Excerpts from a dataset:
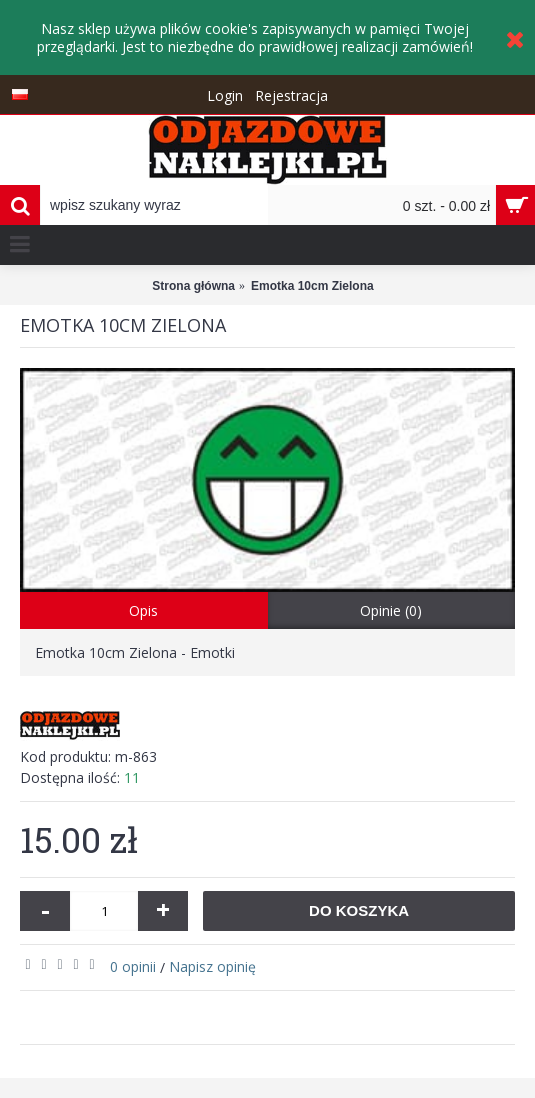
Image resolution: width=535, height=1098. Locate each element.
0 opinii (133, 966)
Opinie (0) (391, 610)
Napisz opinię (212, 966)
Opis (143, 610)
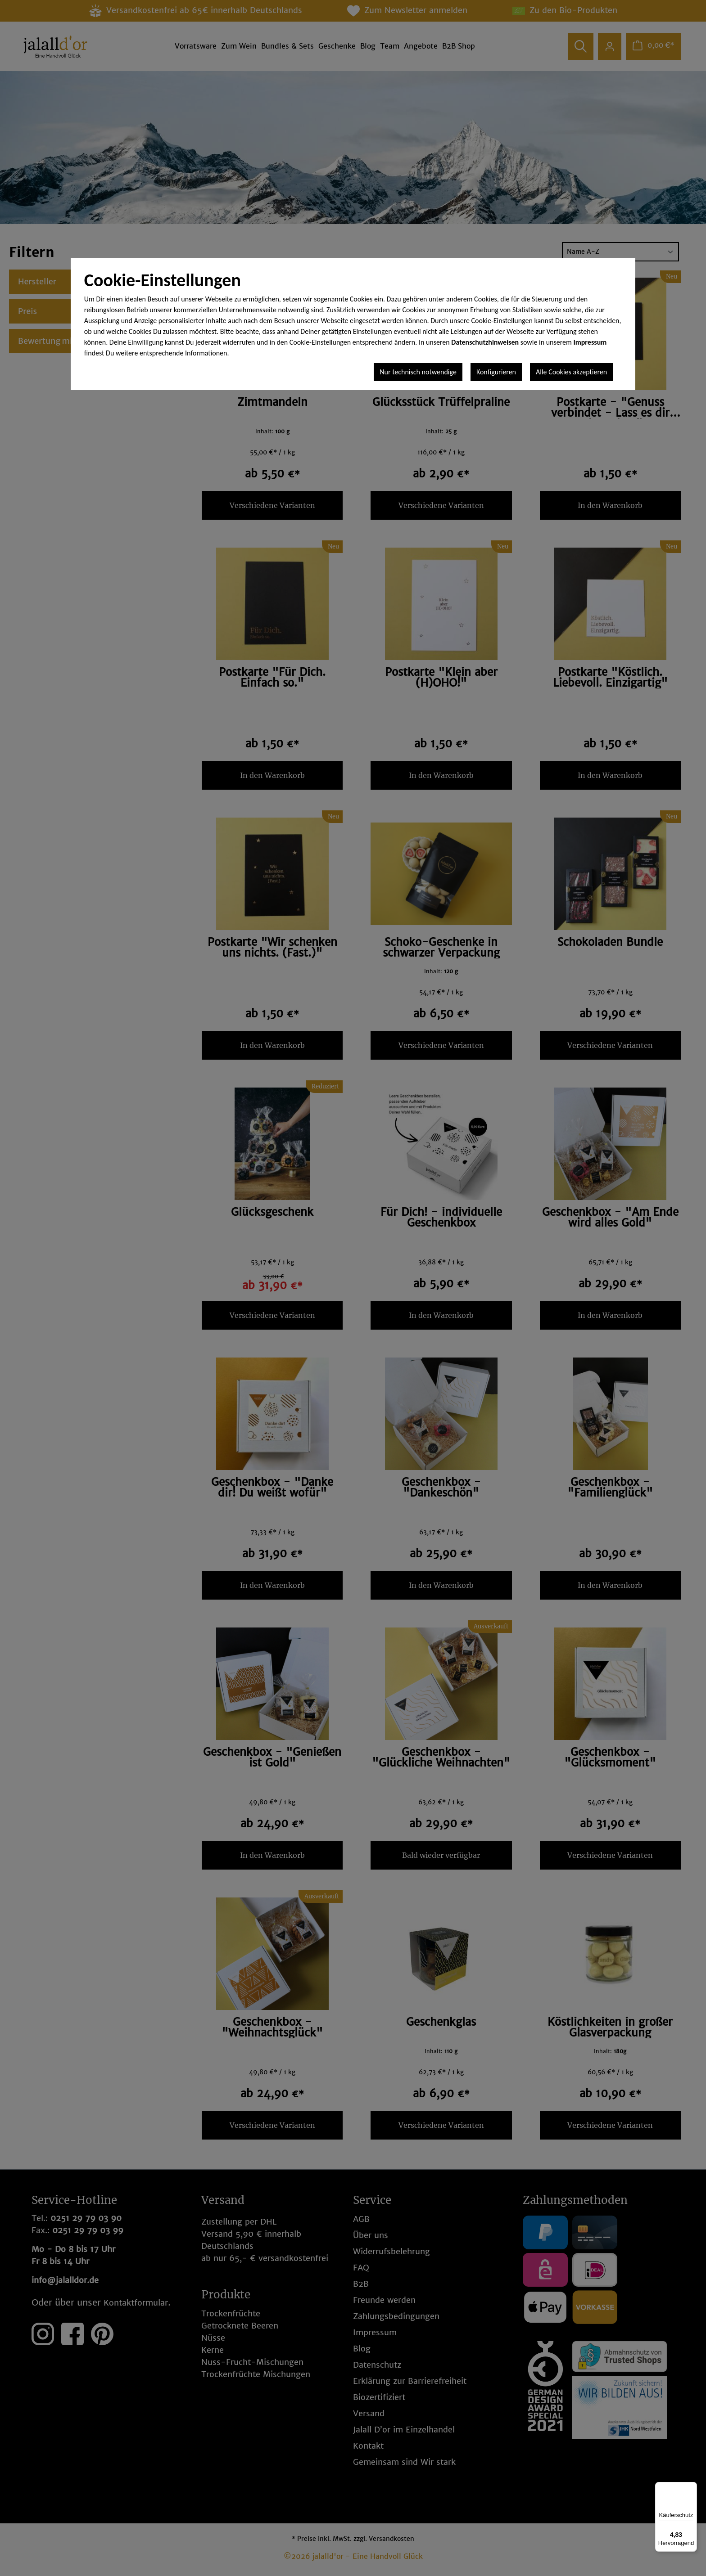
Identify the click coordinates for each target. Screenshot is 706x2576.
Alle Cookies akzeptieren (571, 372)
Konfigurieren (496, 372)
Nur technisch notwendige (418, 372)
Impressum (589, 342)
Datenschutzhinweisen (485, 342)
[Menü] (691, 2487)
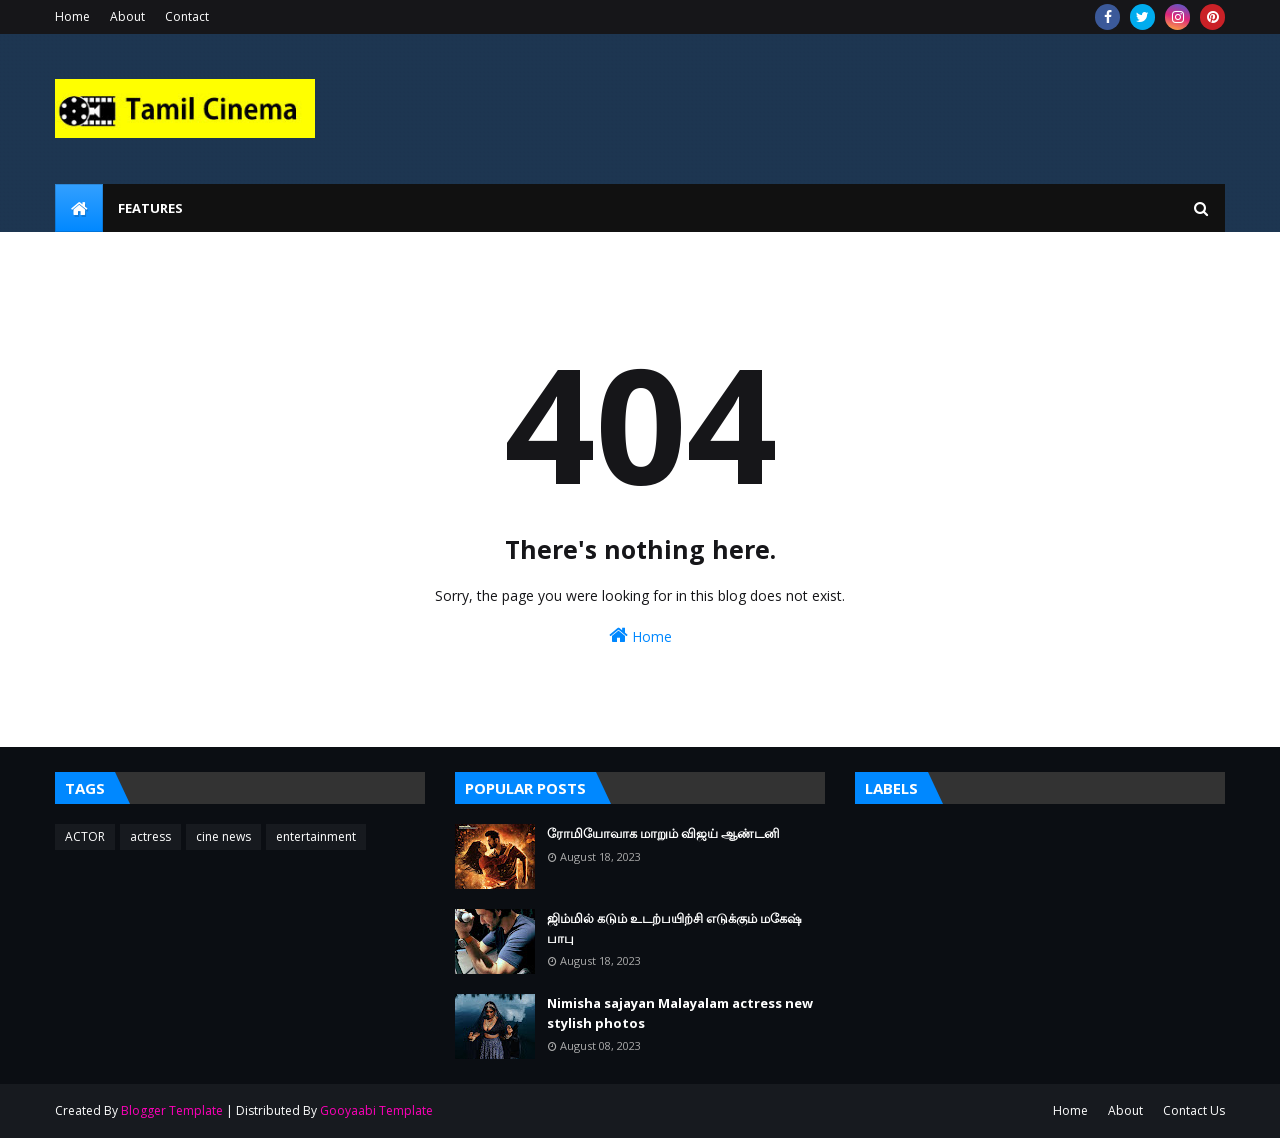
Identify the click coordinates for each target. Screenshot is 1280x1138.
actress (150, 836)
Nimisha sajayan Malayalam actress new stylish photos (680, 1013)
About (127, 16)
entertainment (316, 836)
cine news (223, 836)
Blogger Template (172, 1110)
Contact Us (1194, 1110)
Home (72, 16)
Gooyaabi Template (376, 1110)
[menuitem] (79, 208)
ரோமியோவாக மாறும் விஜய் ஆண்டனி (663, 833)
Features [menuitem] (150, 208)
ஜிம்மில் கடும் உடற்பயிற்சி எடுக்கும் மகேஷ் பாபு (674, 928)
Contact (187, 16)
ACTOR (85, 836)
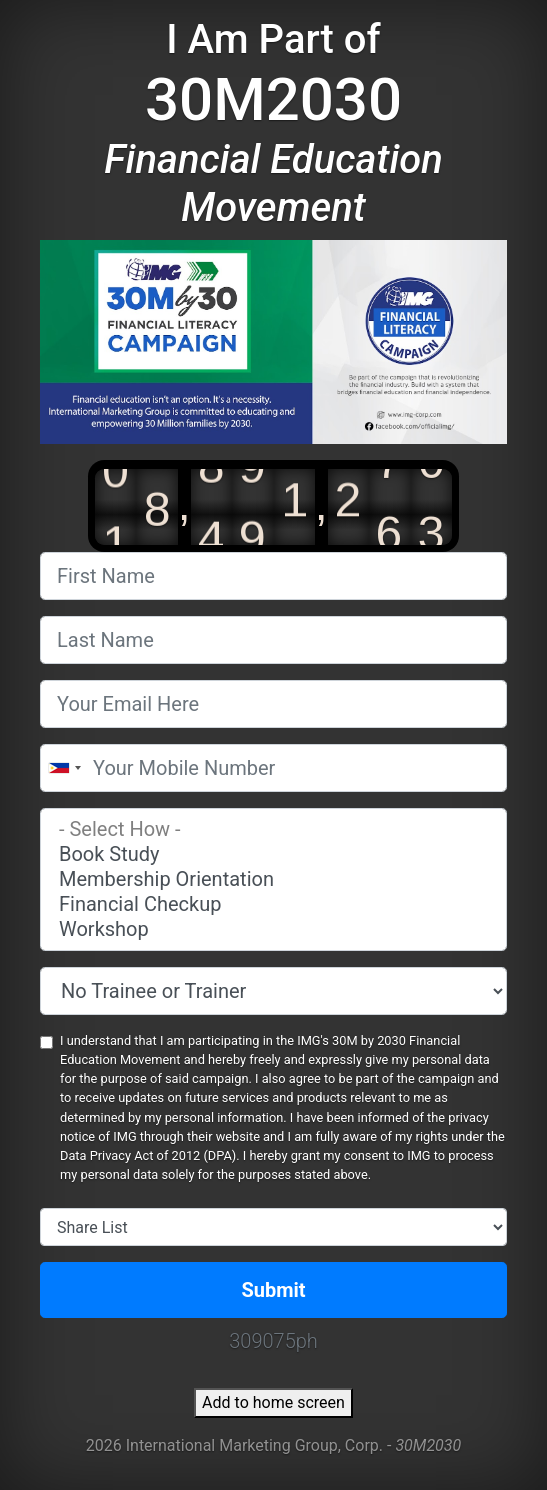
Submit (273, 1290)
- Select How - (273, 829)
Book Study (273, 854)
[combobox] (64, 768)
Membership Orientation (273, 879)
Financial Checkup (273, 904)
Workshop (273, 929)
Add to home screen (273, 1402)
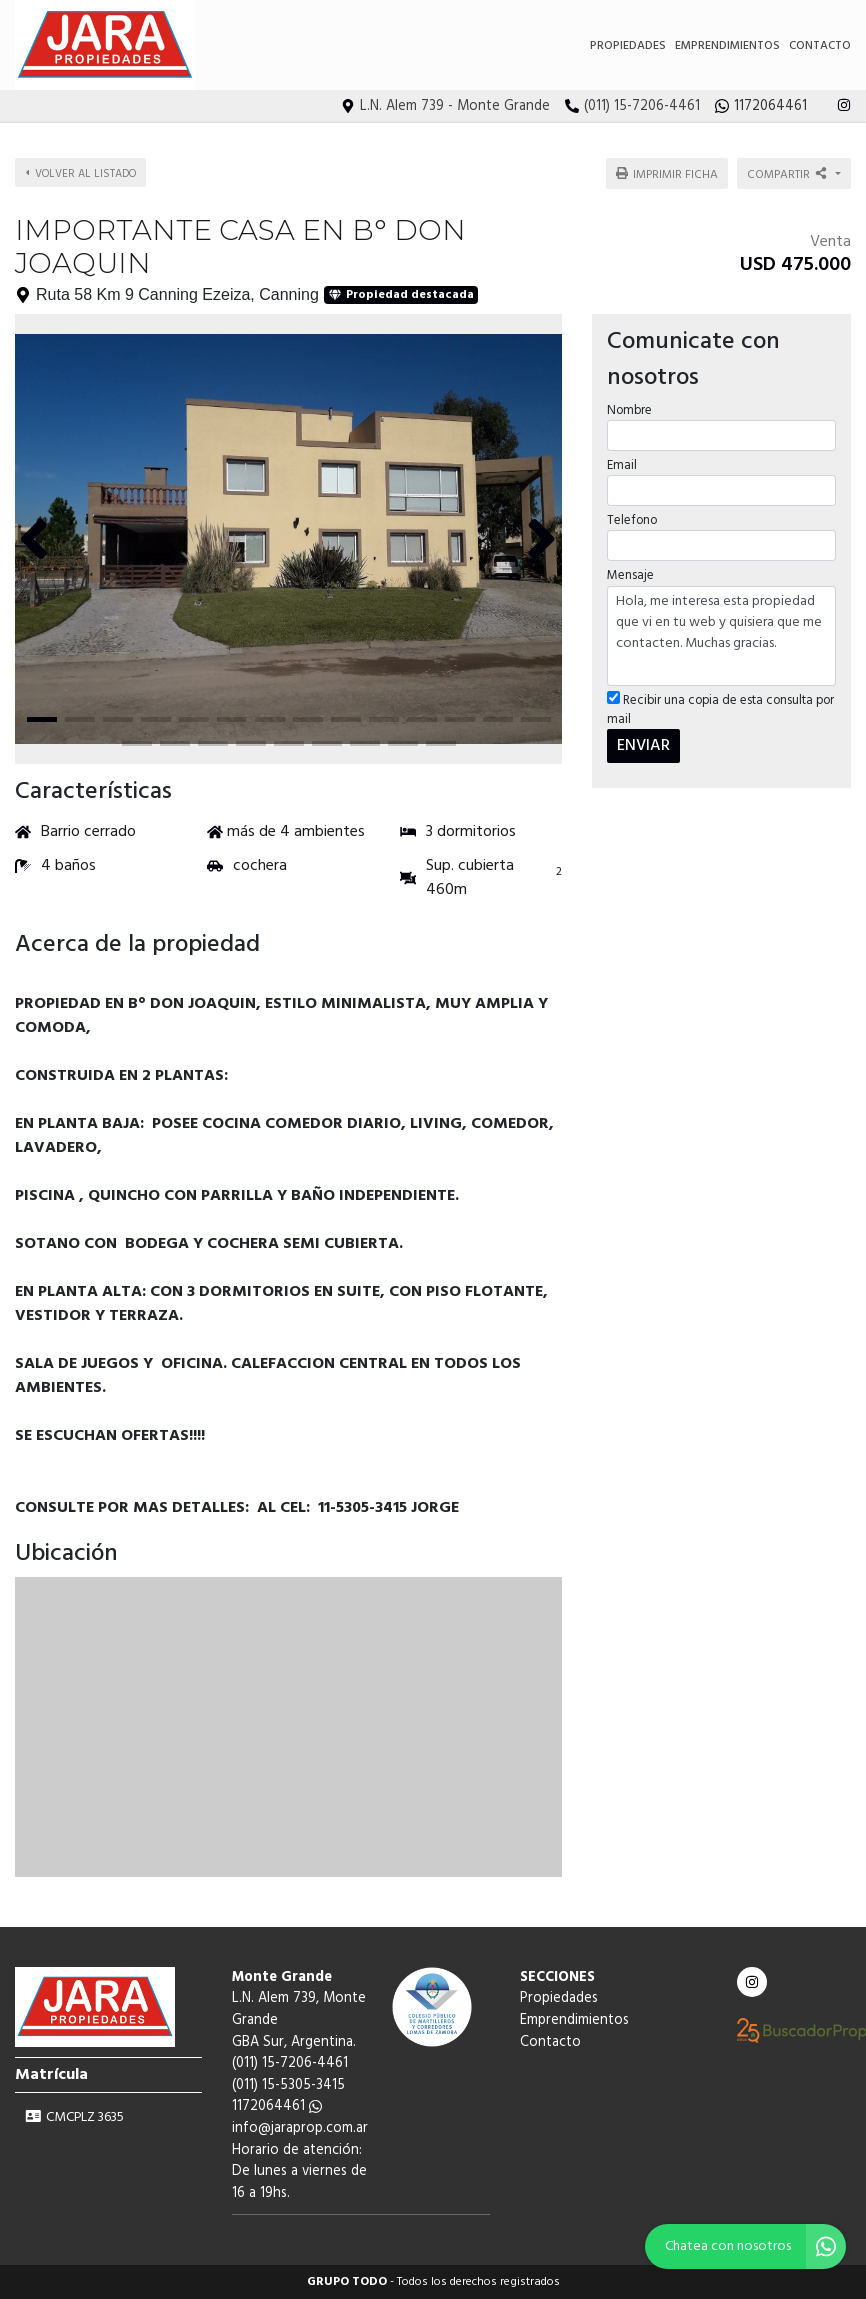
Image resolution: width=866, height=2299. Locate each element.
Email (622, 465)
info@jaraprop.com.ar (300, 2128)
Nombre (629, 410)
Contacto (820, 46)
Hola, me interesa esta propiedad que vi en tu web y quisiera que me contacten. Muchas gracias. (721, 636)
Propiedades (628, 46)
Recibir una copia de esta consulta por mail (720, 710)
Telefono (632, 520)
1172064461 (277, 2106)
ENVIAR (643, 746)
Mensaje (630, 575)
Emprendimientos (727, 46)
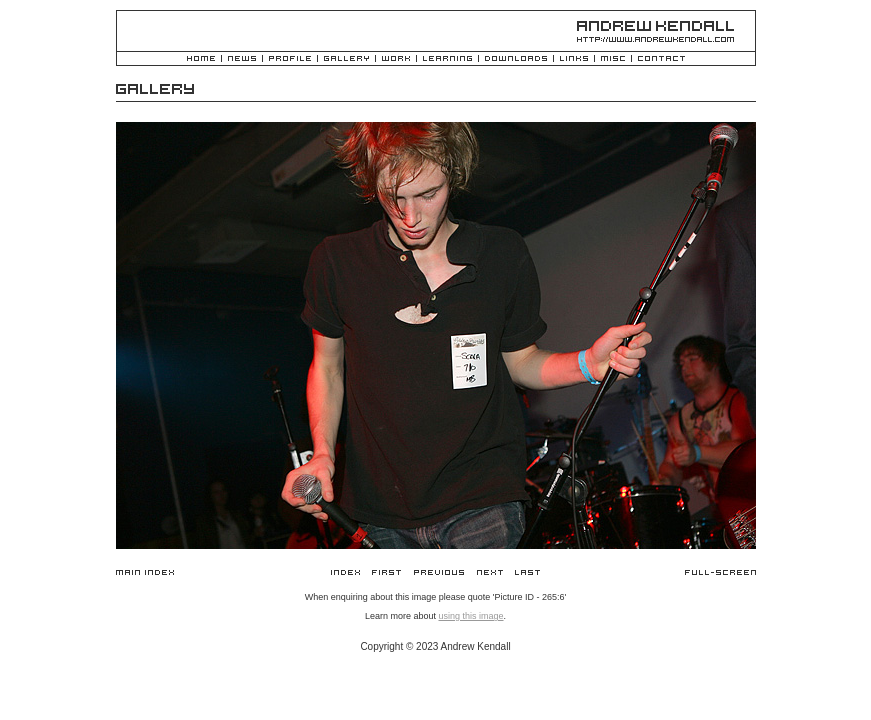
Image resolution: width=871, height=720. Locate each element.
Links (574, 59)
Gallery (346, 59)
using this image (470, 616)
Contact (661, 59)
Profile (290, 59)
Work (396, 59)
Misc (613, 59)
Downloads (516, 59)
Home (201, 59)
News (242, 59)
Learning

Exercise instructions -
Write out the data word for word. Any picture is to be skipped.

Task answer -
Image resolution: width=535, height=1098. Locate each element.
0 opinii (133, 966)
Opinie (0) (391, 610)
Napisz opinię (212, 966)
Opis (143, 610)
Identify the click coordinates for each target. Screenshot is 706x2576.
Alle Cookies akzeptieren (571, 372)
Konfigurieren (496, 372)
Nur technisch notwendige (418, 372)
Impressum (589, 342)
Datenschutzhinweisen (485, 342)
[Menü] (691, 2487)
Identify the click coordinates for each target. Screenshot is 1280x1138.
actress (150, 836)
Nimisha sajayan Malayalam actress new stylish photos (680, 1013)
About (127, 16)
entertainment (316, 836)
cine news (223, 836)
Blogger Template (172, 1110)
Contact Us (1194, 1110)
Home (72, 16)
Gooyaabi Template (376, 1110)
[menuitem] (79, 208)
ரோமியோவாக மாறும் விஜய் ஆண்டனி (663, 833)
Features [menuitem] (150, 208)
ஜிம்மில் கடும் உடற்பயிற்சி எடுக்கும் மகேஷ் பாபு (674, 928)
Contact (187, 16)
ACTOR (85, 836)
Submit (273, 1290)
- Select How - (273, 829)
Book Study (273, 854)
[combobox] (64, 768)
Membership Orientation (273, 879)
Financial Checkup (273, 904)
Workshop (273, 929)
Add to home screen (273, 1402)
Image resolution: width=866, height=2299. Locate each element.
Email (622, 465)
info@jaraprop.com.ar (300, 2128)
Nombre (629, 410)
Contacto (820, 46)
Hola, me interesa esta propiedad que vi en tu web y quisiera que me contacten. Muchas gracias. (721, 636)
Propiedades (628, 46)
Recibir una copia de esta consulta por mail (720, 710)
Telefono (632, 520)
1172064461 (277, 2106)
ENVIAR (643, 746)
Mensaje (630, 575)
Emprendimientos (727, 46)
Image resolution: width=871, height=720. Locate each element.
Links (574, 59)
Gallery (346, 59)
using this image (470, 616)
Contact (661, 59)
Profile (290, 59)
Work (396, 59)
Misc (613, 59)
Downloads (516, 59)
Home (201, 59)
News (242, 59)
Learning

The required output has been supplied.